Records for the exercise

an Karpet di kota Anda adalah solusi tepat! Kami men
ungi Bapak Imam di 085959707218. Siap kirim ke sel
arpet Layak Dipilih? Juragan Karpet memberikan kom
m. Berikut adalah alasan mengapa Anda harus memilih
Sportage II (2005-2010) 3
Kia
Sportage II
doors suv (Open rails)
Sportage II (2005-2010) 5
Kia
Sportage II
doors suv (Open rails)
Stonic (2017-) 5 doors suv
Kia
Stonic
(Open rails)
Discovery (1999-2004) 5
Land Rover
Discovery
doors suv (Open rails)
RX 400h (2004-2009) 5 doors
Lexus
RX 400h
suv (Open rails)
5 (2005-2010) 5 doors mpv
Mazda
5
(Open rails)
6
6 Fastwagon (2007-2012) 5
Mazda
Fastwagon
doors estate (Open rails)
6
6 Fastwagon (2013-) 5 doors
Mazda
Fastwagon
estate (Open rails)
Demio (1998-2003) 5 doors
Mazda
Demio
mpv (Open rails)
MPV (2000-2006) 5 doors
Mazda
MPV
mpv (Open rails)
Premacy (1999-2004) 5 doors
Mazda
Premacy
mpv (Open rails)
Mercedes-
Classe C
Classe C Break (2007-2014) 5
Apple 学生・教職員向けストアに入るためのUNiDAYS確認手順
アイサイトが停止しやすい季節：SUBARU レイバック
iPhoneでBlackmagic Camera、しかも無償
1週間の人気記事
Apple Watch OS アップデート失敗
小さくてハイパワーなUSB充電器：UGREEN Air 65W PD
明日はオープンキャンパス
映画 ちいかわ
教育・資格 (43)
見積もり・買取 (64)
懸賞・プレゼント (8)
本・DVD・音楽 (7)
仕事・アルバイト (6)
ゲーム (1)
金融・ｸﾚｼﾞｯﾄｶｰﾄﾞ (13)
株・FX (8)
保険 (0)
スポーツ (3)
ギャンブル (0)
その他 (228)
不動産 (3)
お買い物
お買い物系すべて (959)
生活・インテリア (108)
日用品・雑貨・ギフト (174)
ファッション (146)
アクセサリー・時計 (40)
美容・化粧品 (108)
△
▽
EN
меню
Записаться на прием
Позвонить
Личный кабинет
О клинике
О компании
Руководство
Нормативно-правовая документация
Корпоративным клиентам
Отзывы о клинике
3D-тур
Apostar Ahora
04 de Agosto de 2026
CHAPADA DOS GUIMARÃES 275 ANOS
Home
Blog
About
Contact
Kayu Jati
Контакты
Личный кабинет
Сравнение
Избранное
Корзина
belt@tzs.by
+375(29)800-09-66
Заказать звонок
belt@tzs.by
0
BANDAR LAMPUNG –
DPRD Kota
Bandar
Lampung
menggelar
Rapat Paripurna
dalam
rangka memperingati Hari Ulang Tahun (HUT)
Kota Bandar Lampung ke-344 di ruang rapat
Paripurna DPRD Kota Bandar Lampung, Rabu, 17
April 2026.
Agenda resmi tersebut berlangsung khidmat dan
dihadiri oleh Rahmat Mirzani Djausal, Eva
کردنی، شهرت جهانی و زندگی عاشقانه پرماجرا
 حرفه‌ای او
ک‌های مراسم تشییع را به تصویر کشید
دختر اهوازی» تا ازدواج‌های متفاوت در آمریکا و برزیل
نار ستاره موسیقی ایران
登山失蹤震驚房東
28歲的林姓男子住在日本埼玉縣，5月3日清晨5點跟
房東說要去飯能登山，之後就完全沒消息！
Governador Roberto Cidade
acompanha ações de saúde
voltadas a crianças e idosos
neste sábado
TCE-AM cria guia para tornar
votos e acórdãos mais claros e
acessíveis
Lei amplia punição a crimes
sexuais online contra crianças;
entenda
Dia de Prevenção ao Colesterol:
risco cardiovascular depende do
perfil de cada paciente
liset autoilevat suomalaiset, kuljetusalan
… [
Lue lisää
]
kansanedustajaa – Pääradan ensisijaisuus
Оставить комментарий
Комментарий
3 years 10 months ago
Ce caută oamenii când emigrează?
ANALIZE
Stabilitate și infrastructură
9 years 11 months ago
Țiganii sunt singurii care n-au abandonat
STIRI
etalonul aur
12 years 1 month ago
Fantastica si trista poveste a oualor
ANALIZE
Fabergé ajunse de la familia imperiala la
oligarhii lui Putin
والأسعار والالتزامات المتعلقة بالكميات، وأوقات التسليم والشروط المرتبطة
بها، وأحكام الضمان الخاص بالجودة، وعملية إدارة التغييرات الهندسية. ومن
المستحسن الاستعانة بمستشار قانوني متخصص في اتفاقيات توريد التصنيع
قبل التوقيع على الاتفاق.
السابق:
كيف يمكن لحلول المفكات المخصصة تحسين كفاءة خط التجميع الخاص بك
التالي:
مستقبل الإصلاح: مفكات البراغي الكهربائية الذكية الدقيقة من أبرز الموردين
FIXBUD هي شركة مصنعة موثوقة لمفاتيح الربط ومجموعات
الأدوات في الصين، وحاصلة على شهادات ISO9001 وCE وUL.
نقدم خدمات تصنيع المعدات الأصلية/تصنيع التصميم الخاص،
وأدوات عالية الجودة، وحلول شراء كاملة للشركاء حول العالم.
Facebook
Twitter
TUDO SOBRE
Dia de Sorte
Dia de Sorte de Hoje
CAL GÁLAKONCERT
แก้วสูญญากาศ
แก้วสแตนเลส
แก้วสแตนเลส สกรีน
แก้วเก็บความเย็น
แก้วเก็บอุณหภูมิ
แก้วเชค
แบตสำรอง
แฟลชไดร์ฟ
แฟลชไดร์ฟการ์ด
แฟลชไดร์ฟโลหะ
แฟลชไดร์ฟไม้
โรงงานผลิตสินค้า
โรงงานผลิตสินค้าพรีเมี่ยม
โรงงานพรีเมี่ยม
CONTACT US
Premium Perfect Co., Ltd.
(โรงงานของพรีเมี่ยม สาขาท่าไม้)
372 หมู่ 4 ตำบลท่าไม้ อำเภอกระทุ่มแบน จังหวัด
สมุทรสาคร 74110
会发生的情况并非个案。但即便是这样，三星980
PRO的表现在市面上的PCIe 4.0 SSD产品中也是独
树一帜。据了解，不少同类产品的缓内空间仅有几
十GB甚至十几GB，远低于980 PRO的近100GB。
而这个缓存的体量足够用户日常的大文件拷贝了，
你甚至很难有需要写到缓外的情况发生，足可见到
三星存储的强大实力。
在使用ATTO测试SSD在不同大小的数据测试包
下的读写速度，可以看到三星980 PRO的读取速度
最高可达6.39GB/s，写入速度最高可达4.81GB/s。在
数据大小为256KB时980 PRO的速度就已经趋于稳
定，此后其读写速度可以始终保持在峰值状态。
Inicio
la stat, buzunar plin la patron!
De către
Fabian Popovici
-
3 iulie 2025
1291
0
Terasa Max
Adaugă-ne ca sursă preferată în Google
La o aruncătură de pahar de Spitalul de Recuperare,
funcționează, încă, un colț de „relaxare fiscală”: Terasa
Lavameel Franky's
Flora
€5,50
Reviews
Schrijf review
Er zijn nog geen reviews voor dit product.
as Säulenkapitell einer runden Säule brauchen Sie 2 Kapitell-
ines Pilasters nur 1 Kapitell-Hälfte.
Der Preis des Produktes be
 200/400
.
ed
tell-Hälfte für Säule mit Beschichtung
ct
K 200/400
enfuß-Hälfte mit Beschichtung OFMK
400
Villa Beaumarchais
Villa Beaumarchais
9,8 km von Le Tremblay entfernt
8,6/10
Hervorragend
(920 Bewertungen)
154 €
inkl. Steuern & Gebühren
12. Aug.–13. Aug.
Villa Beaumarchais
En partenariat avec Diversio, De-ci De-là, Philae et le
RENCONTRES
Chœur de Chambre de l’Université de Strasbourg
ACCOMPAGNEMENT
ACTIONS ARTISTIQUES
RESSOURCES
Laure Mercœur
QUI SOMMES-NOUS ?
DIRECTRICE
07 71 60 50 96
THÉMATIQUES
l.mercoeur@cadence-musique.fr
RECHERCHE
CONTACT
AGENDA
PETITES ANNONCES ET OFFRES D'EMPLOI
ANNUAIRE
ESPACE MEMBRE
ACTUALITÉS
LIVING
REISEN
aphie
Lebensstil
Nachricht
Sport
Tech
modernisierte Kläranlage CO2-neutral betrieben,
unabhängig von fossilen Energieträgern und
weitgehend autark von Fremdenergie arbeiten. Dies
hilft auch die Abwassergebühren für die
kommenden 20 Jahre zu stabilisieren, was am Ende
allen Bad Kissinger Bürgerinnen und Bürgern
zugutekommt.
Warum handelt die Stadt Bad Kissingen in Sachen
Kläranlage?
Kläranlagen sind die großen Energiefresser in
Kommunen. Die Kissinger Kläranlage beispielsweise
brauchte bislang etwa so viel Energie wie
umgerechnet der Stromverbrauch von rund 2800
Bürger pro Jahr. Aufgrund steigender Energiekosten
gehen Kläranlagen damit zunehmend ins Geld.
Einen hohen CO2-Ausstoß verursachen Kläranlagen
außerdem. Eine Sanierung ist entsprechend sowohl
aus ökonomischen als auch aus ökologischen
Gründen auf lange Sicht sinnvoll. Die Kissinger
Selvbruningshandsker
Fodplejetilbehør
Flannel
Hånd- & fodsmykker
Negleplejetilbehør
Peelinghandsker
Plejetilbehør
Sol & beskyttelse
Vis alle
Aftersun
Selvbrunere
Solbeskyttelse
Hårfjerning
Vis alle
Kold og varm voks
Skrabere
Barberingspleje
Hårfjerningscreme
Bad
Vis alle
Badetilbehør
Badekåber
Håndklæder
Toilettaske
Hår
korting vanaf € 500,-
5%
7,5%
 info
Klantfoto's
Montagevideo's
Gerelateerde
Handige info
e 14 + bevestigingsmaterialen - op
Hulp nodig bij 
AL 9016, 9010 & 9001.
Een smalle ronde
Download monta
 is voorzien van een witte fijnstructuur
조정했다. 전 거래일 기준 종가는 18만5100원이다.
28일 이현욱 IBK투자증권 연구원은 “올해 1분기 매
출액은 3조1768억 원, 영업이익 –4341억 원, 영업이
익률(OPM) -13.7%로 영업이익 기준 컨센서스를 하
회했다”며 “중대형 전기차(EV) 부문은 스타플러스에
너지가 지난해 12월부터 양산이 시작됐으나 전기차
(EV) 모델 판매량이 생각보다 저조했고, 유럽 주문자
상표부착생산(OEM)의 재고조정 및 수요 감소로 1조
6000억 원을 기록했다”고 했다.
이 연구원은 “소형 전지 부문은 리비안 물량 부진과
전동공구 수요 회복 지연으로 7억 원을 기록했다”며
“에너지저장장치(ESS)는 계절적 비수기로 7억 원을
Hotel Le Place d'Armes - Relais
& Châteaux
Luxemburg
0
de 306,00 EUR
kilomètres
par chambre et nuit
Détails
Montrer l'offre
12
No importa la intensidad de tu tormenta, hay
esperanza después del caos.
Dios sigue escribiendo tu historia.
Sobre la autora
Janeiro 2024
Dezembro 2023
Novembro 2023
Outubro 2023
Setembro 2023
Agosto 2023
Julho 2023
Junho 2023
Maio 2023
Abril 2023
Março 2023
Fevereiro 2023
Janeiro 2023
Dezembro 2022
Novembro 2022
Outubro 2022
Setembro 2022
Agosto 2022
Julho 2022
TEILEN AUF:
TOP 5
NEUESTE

What the task asks
Copy, from the material above, each line in which the string "Terasa" occurs.

Solved problem
Terasa Max
funcționează, încă, un colț de „relaxare fiscală”: Terasa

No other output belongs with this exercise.